47


THADDEUS COHEN’S next quarterly report revealed that Abel Rosnovski had stopped buying or selling stock in any of Lester’s affiliated companies. It seemed he was now concentrating all his energies on building new hotels in Europe. Cohen’s opinion was that Rosnovski was lying low until a decision had been made by the SEC following its Interstate inquiry.

Representatives of the SEC had visited William at the bank on several occasions. He had spoken to them with complete frankness, but they never revealed how their inquiries were progressing, or suggested who was responsible for the share collapse. The SEC finally concluded its investigation and thanked William for his cooperation. He assumed he would have to wait a few months before they published their conclusions.

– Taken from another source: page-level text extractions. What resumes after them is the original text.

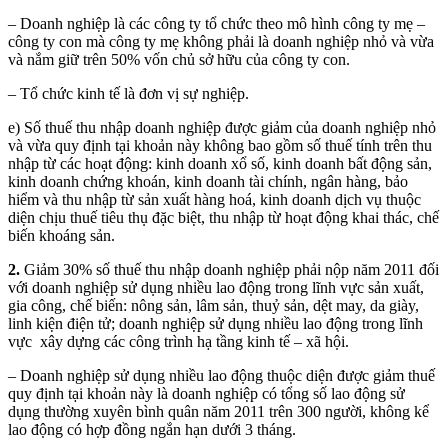
– Doanh nghiệp là các công ty tổ chức theo mô hình công ty mẹ –
công ty con mà công ty mẹ không phải là doanh nghiệp nhỏ và vừa
và nắm giữ trên 50% vốn chủ sở hữu của công ty con.
– Tổ chức kinh tế là đơn vị sự nghiệp.
e) Số thuế thu nhập doanh nghiệp được giảm của doanh nghiệp nhỏ
và vừa quy định tại khoản này không bao gồm số thuế tính trên thu
nhập từ các hoạt động: kinh doanh xổ số, kinh doanh bất động sản,
kinh doanh chứng khoán, kinh doanh tài chính, ngân hàng, bảo
hiểm và thu nhập từ sản xuất hàng hoá, kinh doanh dịch vụ thuộc
diện chịu thuế tiêu thụ đặc biệt, thu nhập từ hoạt động khai thác, chế
biến khoáng sản.
2.
Giảm 30% số thuế thu nhập doanh nghiệp phải nộp năm 2011 đối
với doanh nghiệp sử dụng nhiều lao động trong lĩnh vực sản xuất,
gia công, chế biến: nông sản, lâm sản, thuỷ sản, dệt may, da giày,
linh kiện điện tử; doanh nghiệp sử dụng nhiều lao động trong lĩnh
vực xây dựng các công trình hạ tầng kinh tế – xã hội.
– Doanh nghiệp sử dụng nhiều lao động thuộc diện được giảm thuế
quy định tại khoản này là doanh nghiệp có tổng số lao động sử
dụng thường xuyên bình quân năm 2011 trên 300 người, không kể
lao động có hợp đồng ngắn hạn dưới 3 tháng.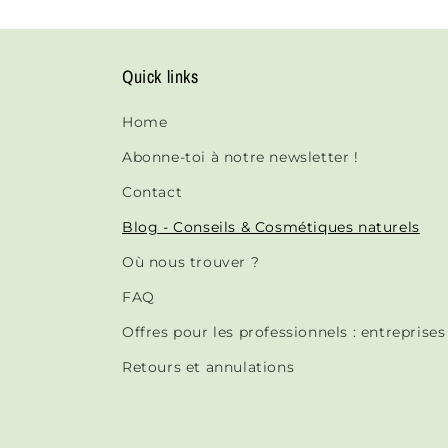
Quick links
Home
Abonne-toi à notre newsletter !
Contact
Blog - Conseils & Cosmétiques naturels
Où nous trouver ?
FAQ
Offres pour les professionnels : entreprise
Retours et annulations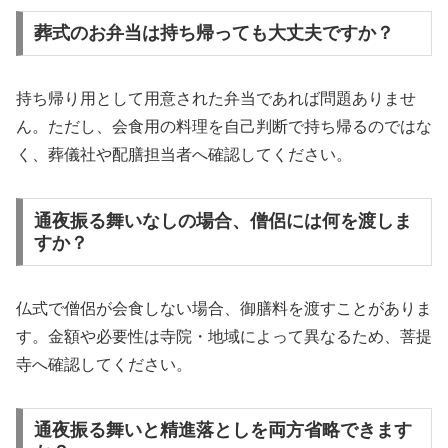
葬式のお弁当は持ち帰っても大丈夫ですか？
持ち帰り用として用意された弁当であれば問題ありませ
ん。ただし、会食用の料理を自己判断で持ち帰るのではな
く、葬儀社や配膳担当者へ確認してください。
通夜振る舞いなしの場合、僧侶には何を渡しま
すか？
仏式で僧侶が会食しない場合、御膳料を渡すことがありま
す。金額や必要性は寺院・地域によって異なるため、菩提
寺へ確認してください。
通夜振る舞いと精進落としを両方省略できます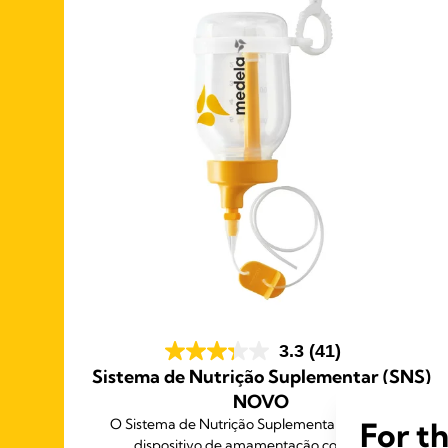
3.3
(41)
Sistema de Nutrição Suplementar (SNS)
amas
NOVO
O Sistema de Nutrição Suplementar (SNS) é um
For t
s ao
dispositivo de amamentação concebido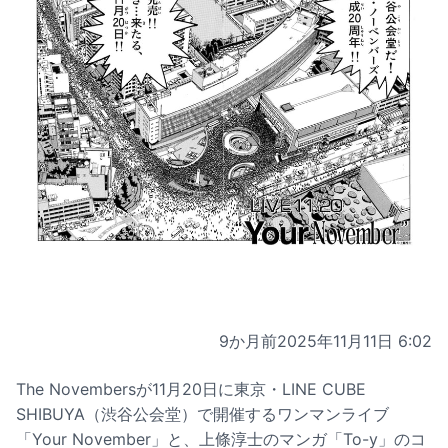
9か月前
2025年11月11日 6:02
The Novembersが11月20日に東京・LINE CUBE
SHIBUYA（渋谷公会堂）で開催するワンマンライブ
「Your November」と、上條淳士のマンガ「To-y」のコ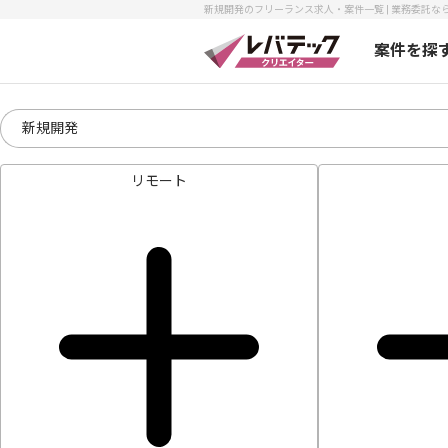
新規開発のフリーランス求人・案件一覧 | 業務委託なら
案件を探
リモート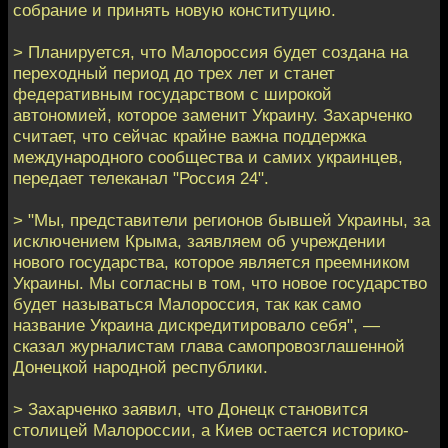
собрание и принять новую конституцию.
> Планируется, что Малороссия будет создана на
переходный период до трех лет и станет
федеративным государством с широкой
автономией, которое заменит Украину. Захарченко
считает, что сейчас крайне важна поддержка
международного сообщества и самих украинцев,
передает телеканал "Россия 24".
> "Мы, представители регионов бывшей Украины, за
исключением Крыма, заявляем об учреждении
нового государства, которое является преемником
Украины. Мы согласны в том, что новое государство
будет называться Малороссия, так как само
название Украина дискредитировало себя", —
сказал журналистам глава самопровозглашенной
Донецкой народной республики.
> Захарченко заявил, что Донецк становится
столицей Малороссии, а Киев остается историко-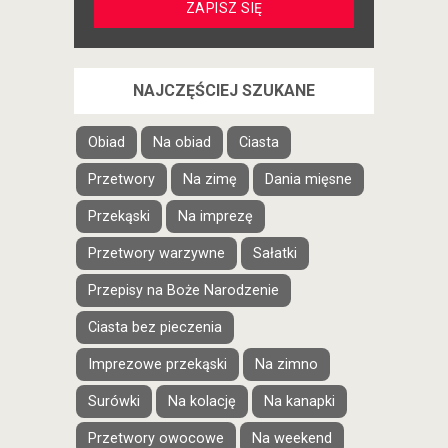
NAJCZĘŚCIEJ SZUKANE
Obiad
Na obiad
Ciasta
Przetwory
Na zimę
Dania mięsne
Przekąski
Na imprezę
Przetwory warzywne
Sałatki
Przepisy na Boże Narodzenie
Ciasta bez pieczenia
Imprezowe przekąski
Na zimno
Surówki
Na kolację
Na kanapki
Przetwory owocowe
Na weekend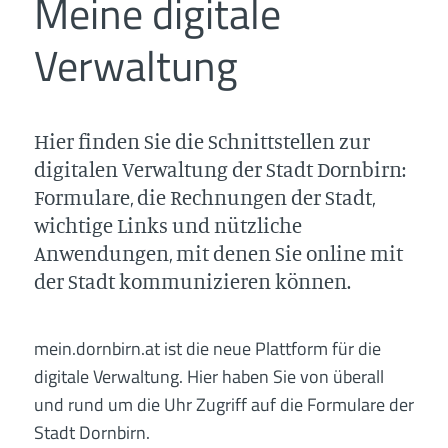
Meine digitale
Verwaltung
Hier finden Sie die Schnittstellen zur
digitalen Verwaltung der Stadt Dornbirn:
Formulare, die Rechnungen der Stadt,
wichtige Links und nützliche
Anwendungen, mit denen Sie online mit
der Stadt kommunizieren können.
mein.dornbirn.at ist die neue Plattform für die
digitale Verwaltung. Hier haben Sie von überall
und rund um die Uhr Zugriff auf die Formulare der
Stadt Dornbirn.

As the election grew nearer and Truman began to look more and more like a ‘lame duck’ president, William began to fear that Rosnovski might have got away with it. He couldn’t help feeling that Henry Osborne must have been able to pull a few strings in Congress, and remembered that Cohen had once underlined a note about a $50,000 donation from the Baron Group to Truman’s campaign fund. He was not surprised to read in Cohen’s latest report that Rosnovski had donated a further $50,000 to Adlai Stevenson, the Democrats’ candidate for President. But he was shocked when he discovered that he’d also given $50,000 to the Eisenhower campaign fund. Cohen had underlined the second figure.

William had never considered supporting anyone for public office who didn’t run on a Republican ticket. He wanted Eisenhower, the compromise candidate who had emerged on the first ballot at the convention in Chicago, to defeat Stevenson, even though a Republican administration was less likely to press for a share-manipulation inquiry.

When General Dwight D. Eisenhower was elected the 34th President of the United States on November 4, 1952 (it appeared that the nation did ‘like Ike’), William assumed that Rosnovski had escaped any charge. He only hoped that the experience would persuade him to leave Lester’s affairs well alone in the future.

The one small compensation to come out of the election for William was that Henry Osborne lost his congressional seat to a Republican. The Eisenhower jacket had turned out to have long coattails, and Osborne’s rival had clung to them. Thaddeus Cohen was inclined to think that Osborne would no longer exert quite the same influence over Abel Rosnovski now he was no longer in office. The rumour in Chicago was that since Osborne’s wealthy second wife had divorced him, he’d started gambling again, and was running up debts all over town. William was feeling more relaxed than he had for some time, and looked forward to the prosperous and peaceful era that Eisenhower promised in his Inauguration speech.


During the first months of the new President’s administration, William put Rosnovski’s threats to the back of his mind, assuming he’d learned his lesson. He told Thaddeus Cohen that he believed they’d heard the last of Abel Rosnovski. Cohen didn’t comment, but then he hadn’t been asked to.

William put all his efforts into building Lester’s, both in size and reputation, increasingly aware that he was now doing it as much for his son as for himself. Some of the younger board members at the bank had already started referring to him as the ‘old man’.

‘It had to happen,’ said Kate.

‘Then why hasn’t it happened to you?’ he asked gallantly.

Kate smiled. ‘Now I know how you’ve closed so many deals with vain men.’

William laughed. ‘And one beautiful woman.’

With Richard’s twenty-first birthday only a few months away, William revised the provision of his will. He set aside $5 million for Kate, $2 million for each of the girls, and left the rest of the family fortune to Richard, ruefully noting the bite that would be extracted for inheritance taxes, despite a Republican majority in both houses. He also left $1 million to Harvard.


Richard had been making good use of his time at Harvard. By the beginning of his senior year he not only appeared set for a summa cum laude, but he was also playing the cello in the university orchestra and was second pitcher for the baseball team. As Kate liked to ask rhetorically, how many students spend Saturday afternoon playing baseball against Yale, and Sunday evening playing the cello in the Lowell concert hall?

Richard’s final year passed all too quickly, and when he left Harvard armed with a Bachelor of Arts degree in mathematics, a cello and a baseball bat, all he required before reporting to the Business School on the other side of the Charles River was a good holiday. He flew off to Barbados with a girl named Mary Bigelow, of whose existence his parents were blissfully unaware. Miss Bigelow had studied music, among other things, at Vassar, and when they returned two months later, Richard took her home to meet his parents. William approved of Miss Bigelow; after all, she was Alan Lloyd’s great-niece.

Richard began his graduate course at Harvard Business School on October 1, 1954, after taking up residence in the Red House. The first thing he did was to throw out all his father’s cane furniture and to remove the paisley wallpaper that Matthew Lester had once thought so fashionable. His grandfather’s winged leather chair survived. He installed a television in the living room, an oak table in the dining room, a dishwasher in the kitchen and, more than occasionally, Miss Bigelow in the bedroom.